- **The task**:
Drop every picture and give the entries back exactly.

Given information START

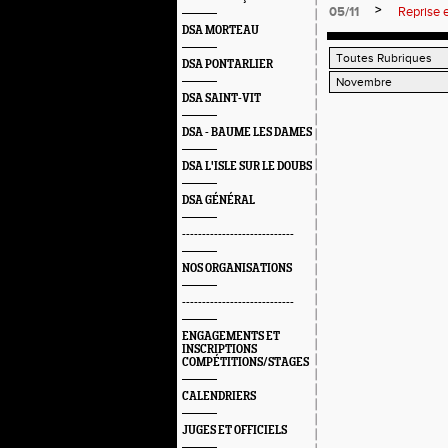
>
05/11
Reprise 
DSA MORTEAU
DSA PONTARLIER
DSA SAINT-VIT
DSA - BAUME LES DAMES
DSA L'ISLE SUR LE DOUBS
DSA GÉNÉRAL
----------------------------
NOS ORGANISATIONS
----------------------------
ENGAGEMENTS ET
INSCRIPTIONS
COMPÉTITIONS/STAGES
CALENDRIERS
JUGES ET OFFICIELS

Given information END

- **The answer**:
>
05/11
Reprise 
DSA MORTEAU
DSA PONTARLIER
DSA SAINT-VIT
DSA - BAUME LES DAMES
DSA L'ISLE SUR LE DOUBS
DSA GÉNÉRAL
----------------------------
NOS ORGANISATIONS
----------------------------
ENGAGEMENTS ET
INSCRIPTIONS
COMPÉTITIONS/STAGES
CALENDRIERS
JUGES ET OFFICIELS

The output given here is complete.